Canadian Journal of Microbiology
- Discipline: Microbiology
- Language: English
- Edited by: Kari Dunfield Christopher K. Yost

Publication details
- History: 1954–present
- Publisher: Canadian Science Publishing (Canada)
- Frequency: Continous
- Open access: Hybrid
- Impact factor: 2.4 (2025)

Standard abbreviations
- ISO 4: Can. J. Microbiol.

Indexing
- CODEN: CJMIAZ
- ISSN: 0008-4166 (print) 1480-3275 (web)
- LCCN: 59004206
- OCLC no.: 767963354

Links
- Journal homepage; Online access; Online archive;

= Canadian Journal of Microbiology =

The Canadian Journal of Microbiology is a peer-reviewed scientific journal covering all aspects of microbiology. It was established in 1954 and is published by Canadian Science Publishing. The Editors-in-Chief are Kari Dunfield (University of Guelph) and Christopher K. Yost (University of Regina). The founding editor (serving from 1954 to 1960) was Robert George Everett Murray (1919–2022).

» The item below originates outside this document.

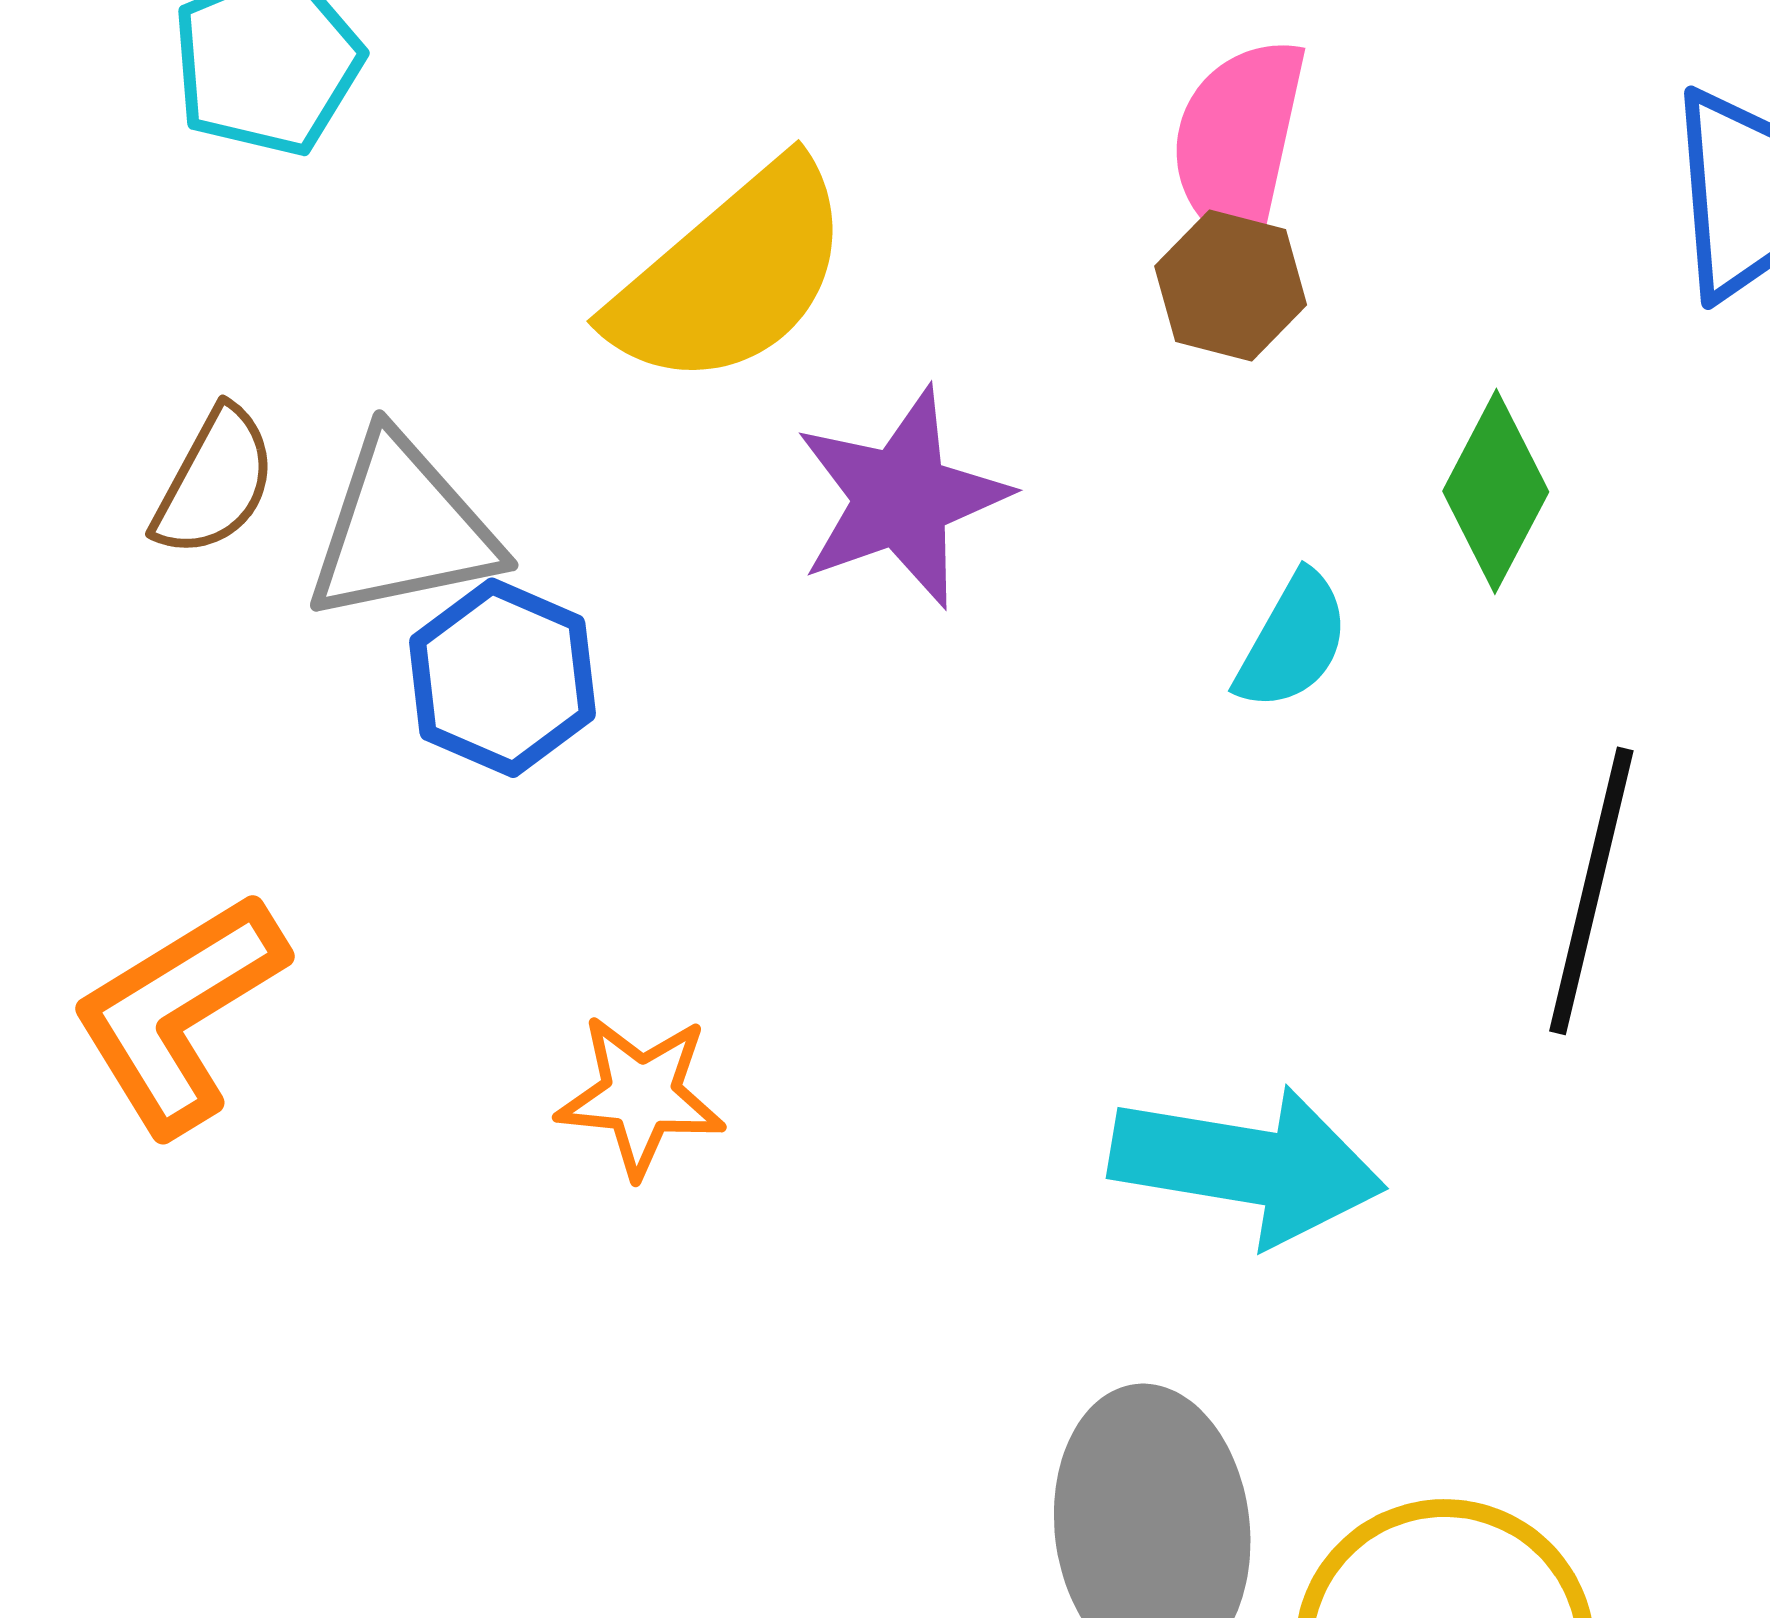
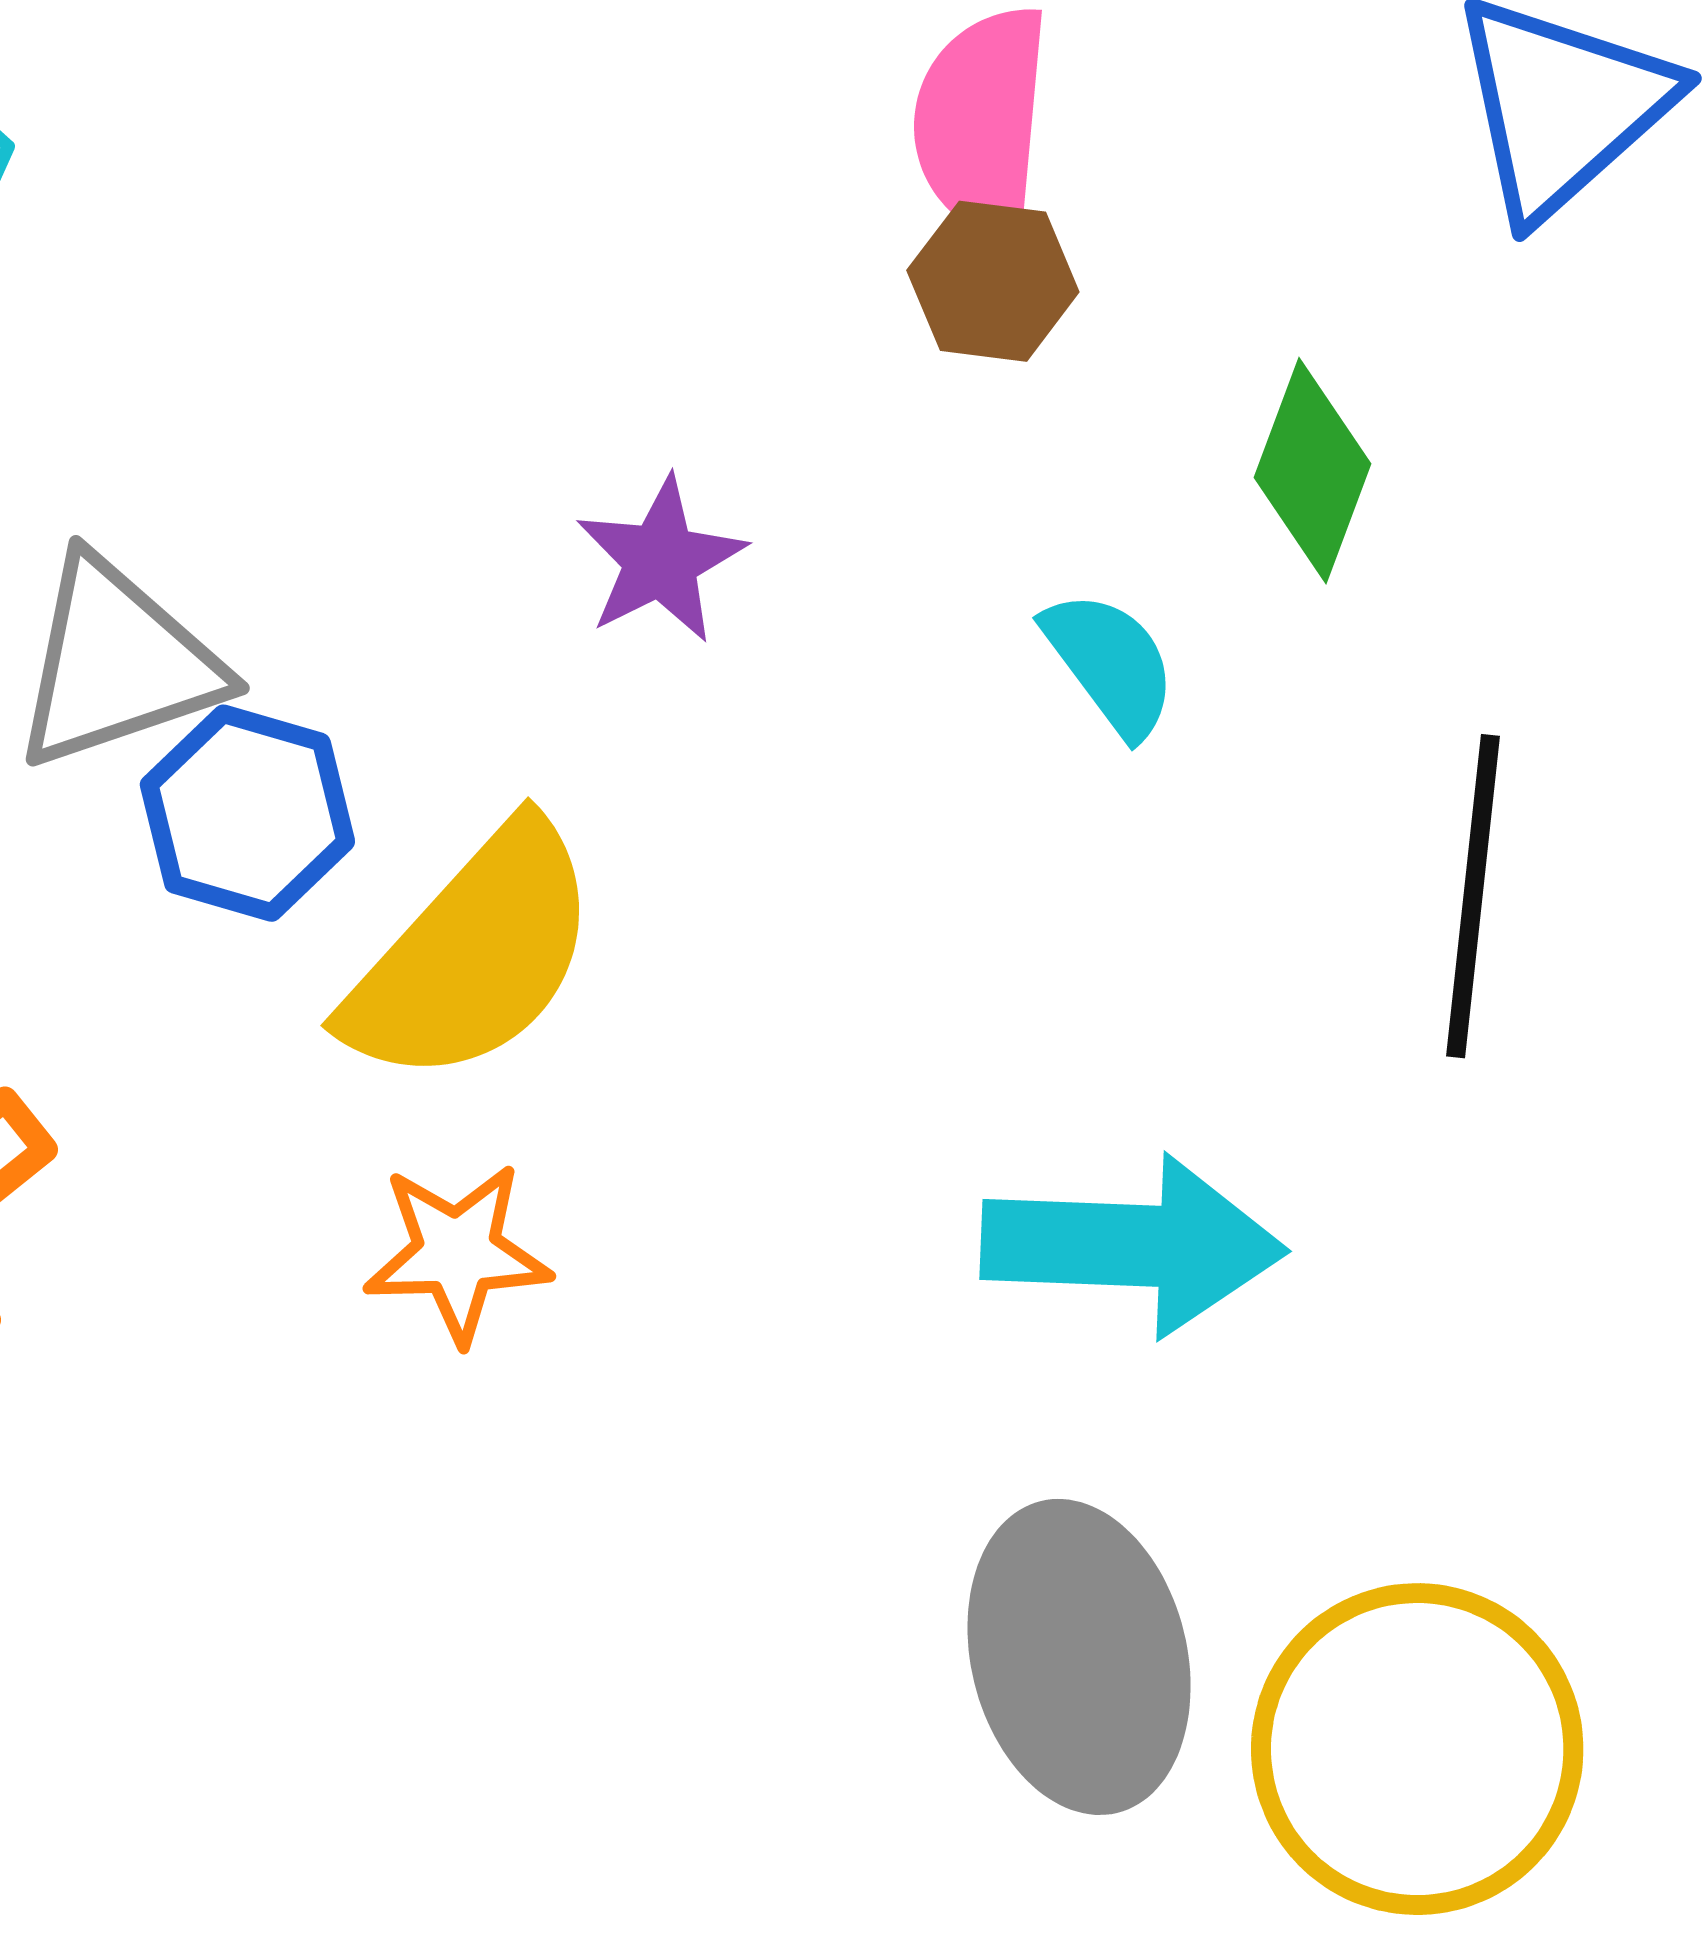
yellow semicircle: (731, 275) -> (473, 955), moved
purple star: (901, 498) -> (661, 560), size x0.7
cyan semicircle: (1293, 641) -> (1110, 663), turned -59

==Abstracting and indexing==
The journal is abstracted and indexed in:

- AGRICOLA
- BIOSIS Previews
- Current Contents/Agriculture, Biology & Environmental Sciences
- Current Contents/Life Sciences
- Elsevier BIOBASE
- Index Medicus/MEDLINE/PubMed
- Science Citation Index Expanded
- Scopus

According to the Journal Citation Reports, the journal has a 2025 impact factor of 2.4.